Reproduce the entries below exactly, but only from the line containing "Monitoring and reviewing" to the line containing "you should adapt", inclusive.
============================================================
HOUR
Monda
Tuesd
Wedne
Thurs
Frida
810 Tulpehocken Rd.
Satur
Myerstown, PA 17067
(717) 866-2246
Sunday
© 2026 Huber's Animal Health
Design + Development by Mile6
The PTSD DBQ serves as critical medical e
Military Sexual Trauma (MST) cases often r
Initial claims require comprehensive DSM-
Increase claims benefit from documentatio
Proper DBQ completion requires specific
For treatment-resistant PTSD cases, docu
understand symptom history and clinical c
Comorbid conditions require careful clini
============================================================
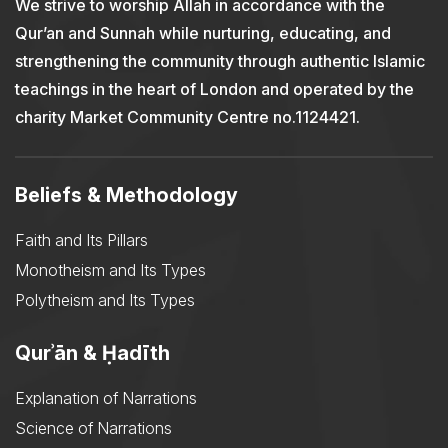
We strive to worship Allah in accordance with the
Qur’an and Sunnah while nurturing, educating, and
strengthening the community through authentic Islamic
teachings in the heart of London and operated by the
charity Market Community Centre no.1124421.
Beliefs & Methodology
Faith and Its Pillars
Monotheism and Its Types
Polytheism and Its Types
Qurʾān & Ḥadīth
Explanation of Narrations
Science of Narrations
============================================================
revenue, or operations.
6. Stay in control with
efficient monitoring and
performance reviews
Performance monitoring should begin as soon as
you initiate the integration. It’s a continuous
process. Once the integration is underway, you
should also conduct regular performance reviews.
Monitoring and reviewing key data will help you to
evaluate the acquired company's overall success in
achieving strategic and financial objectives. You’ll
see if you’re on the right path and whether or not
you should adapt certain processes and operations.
============================================================
(Output below)
Monitoring and reviewing key data will help you to
evaluate the acquired company's overall success in
achieving strategic and financial objectives. You’ll
see if you’re on the right path and whether or not
you should adapt certain processes and operations.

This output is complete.